Initially a vascular lesion is usually noted on the skin which can be firm and hard (indurated). Areas of tiny red dots (petechiae) can appear around the lesion or on other parts of the body. If the vascular lesion is internal, these petechiae and bruising can be seen on the skin. Bruising and spontaneous bleeding can also occur. The tumors are hemangiomas. They usually present in young infants, less than three months of age, but have also been reported in the toddler age group. These tumors occur in the extremities, chest, neck, abdomen and pelvis. They infiltrate across tissue and can be aggravated by interventions, infection and trauma. When the tumors associated with KMP are internal such as in the chest or abdomen, they can cause significant illness and can be life-threatening due to bleeding. Internal lesions can take a longer time to diagnose.

==Pathophysiology==
Kasabach–Merritt syndrome is usually caused by a hemangioendothelioma or other vascular tumor, often present at birth. Although these tumors are relatively common, they only rarely cause Kasabach–Merritt syndrome.

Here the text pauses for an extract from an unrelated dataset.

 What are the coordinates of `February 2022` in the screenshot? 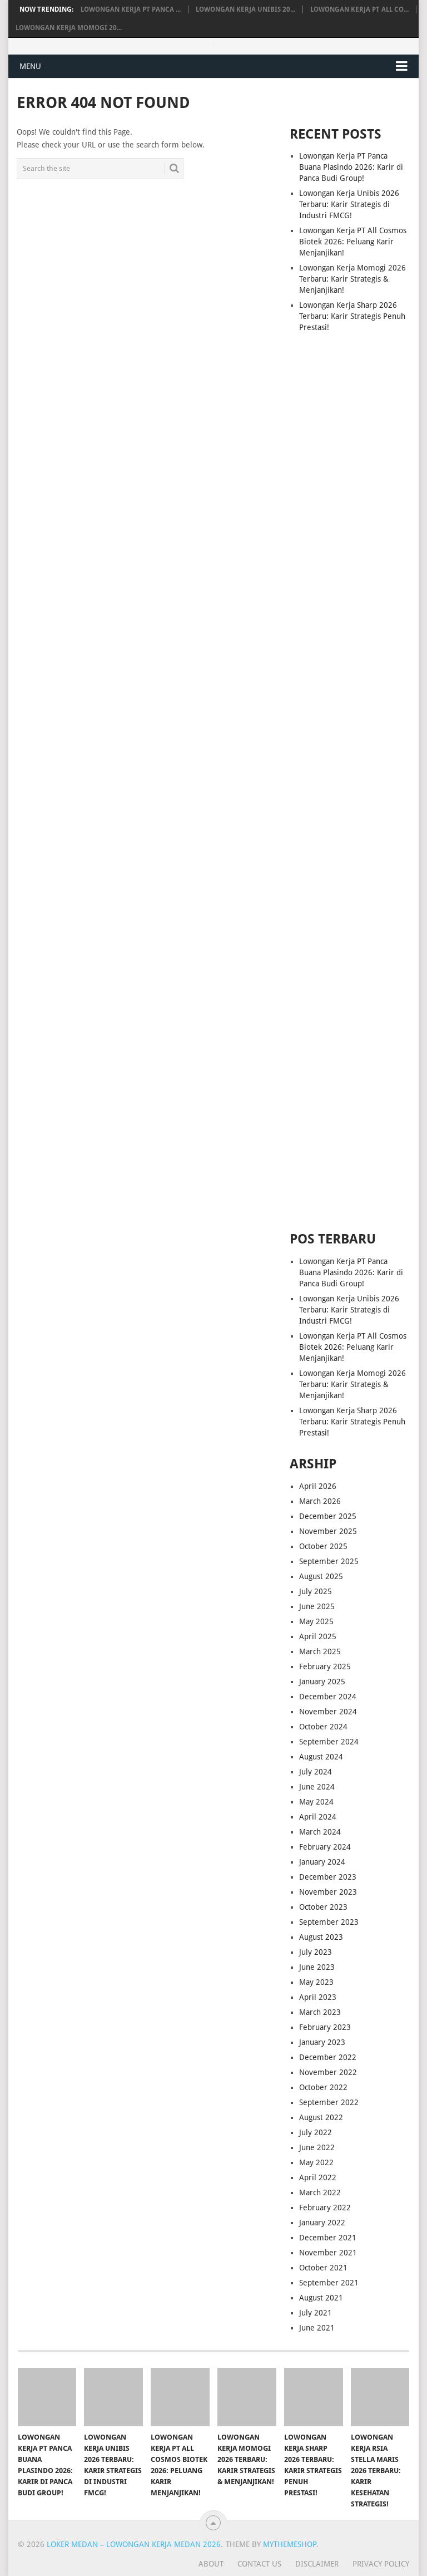 It's located at (325, 2207).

When these tumors are large or are growing rapidly, sometimes they can trap platelets, causing severe thrombocytopenia. The combination of vascular tumor and consumptive thrombocytopenia defines Kasabach–Merritt syndrome. Tumors can be found in the trunk, upper and lower extremities, retroperitoneum, and in the cervical and facial areas.

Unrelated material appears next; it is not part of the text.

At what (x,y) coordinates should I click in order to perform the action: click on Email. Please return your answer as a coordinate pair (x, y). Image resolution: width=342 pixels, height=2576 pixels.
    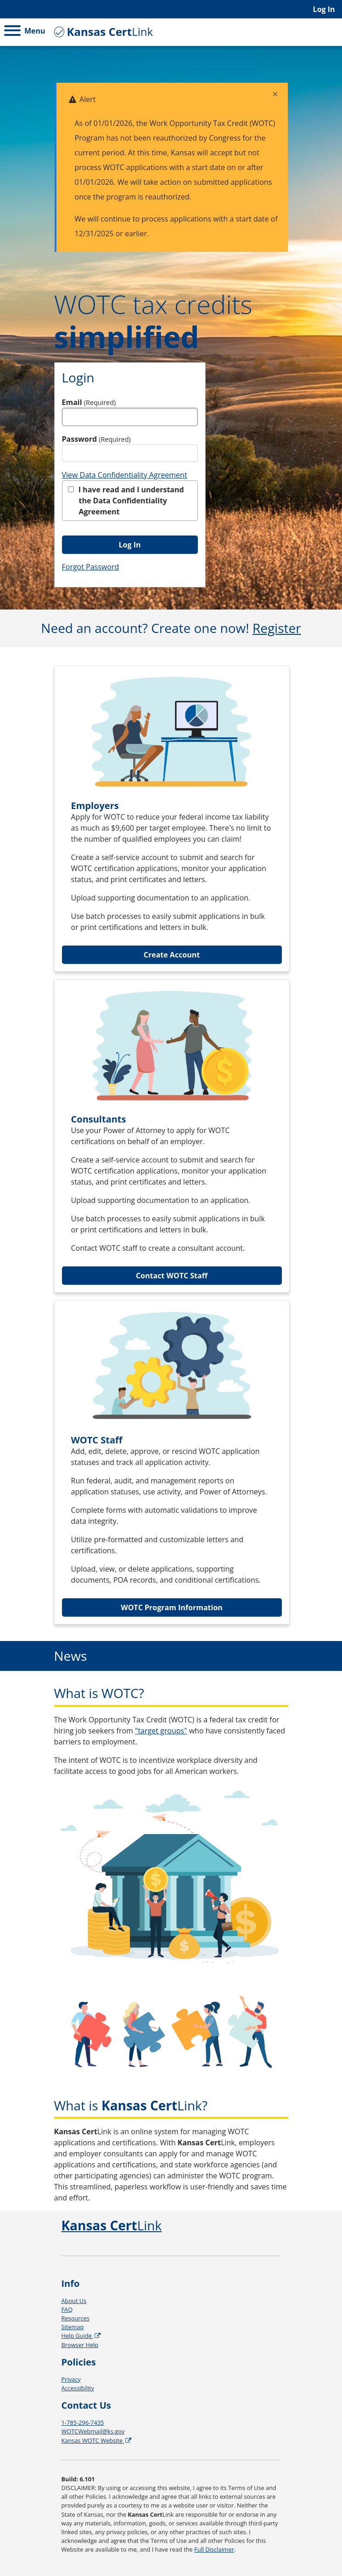
    Looking at the image, I should click on (89, 402).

This consumptive coagulopathy also uses up clotting factors, such as fibrinogen which may worsen bleeding. The coagulopathy can progress to disseminated intravascular coagulation and even death. Hemolytic anemia secondary to microangiopathic destruction (physical damage) of the RBCs can be expressed as mild, moderate, or severe.

==Diagnosis==
The diagnostic workup is directed by the presenting signs and symptoms, and can involve:
- blood counts, clotting studies, and other laboratory testing
- imaging tests (ultrasound, CT scan, MRI, sometimes angiography, and rarely nuclear medicine scans)
- Biopsy of the tumor is contraindicated due to risk of bleeding.

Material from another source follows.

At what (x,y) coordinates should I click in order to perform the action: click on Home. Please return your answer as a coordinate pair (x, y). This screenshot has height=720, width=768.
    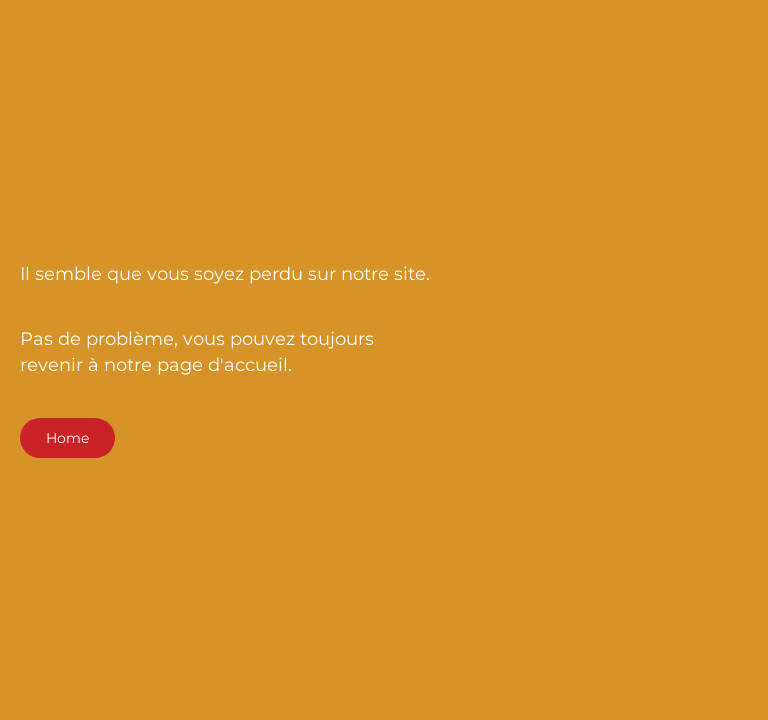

Patients uniformly show severe thrombocytopenia, low fibrinogen levels, high fibrin degradation products (due to fibrinolysis), and microangiopathic hemolysis.

==Management==
Management of Kasabach–Merritt syndrome, particularly in severe cases, can be complex and require the joint effort of multiple subspecialists. This is a rare disease with no consensus treatment guidelines or large randomized controlled trials to guide therapy.

===Supportive care===
Patient with Kasabach–Merritt syndrome can be extremely ill and may need intensive care. They are at risk of bleeding complications including intracranial hemorrhage. The thrombocytopenia and coagulopathy are managed with platelet transfusions and fresh frozen plasma, although caution is needed due to the risk of fluid overload and heart failure from multiple transfusions. The possibility of disseminated intravascular coagulation, a dangerous and difficult-to-manage condition, is concerning. Anticoagulant and antiplatelet medications can be used after careful assessment of the risks and benefits.

===Definitive treatment===
Generally, treatment of the underlying vascular tumor results in resolution of Kasabach–Merritt syndrome. If complete surgical resection is feasible, it provides a good opportunity for cure (although it can be dangerous to operate on a vascular tumor in a patient prone to bleeding, even with appropriate surgical subspecialists involved).

If surgery is not possible, various other techniques can be used to control the tumor:
- embolization (by interventional radiology) can limit the tumor's blood supply
- external compression bandages can have similar effects
- certain medications, including:
  - corticosteroids
  - alpha-interferon
  - chemotherapy (e.g. vincristine)
- radiation therapy has been used, often successfully, but now is avoided whenever possible due to the risk of long-term adverse effects (e.g. risk for future cancer).

==Prognosis==
Kasabach–Merritt syndrome has a mortality rate of about 30%. For patients that survive the acute disease, supportive care may be required through a gradual recovery.Furthermore, patients may need care from a dermatologist or plastic surgeon for residual cosmetic lesions or an otolaryngologist for head & neck/airway involvement. On long-term followup, most patients have skin discoloration and/or mild disfiguration from the dormant tumor.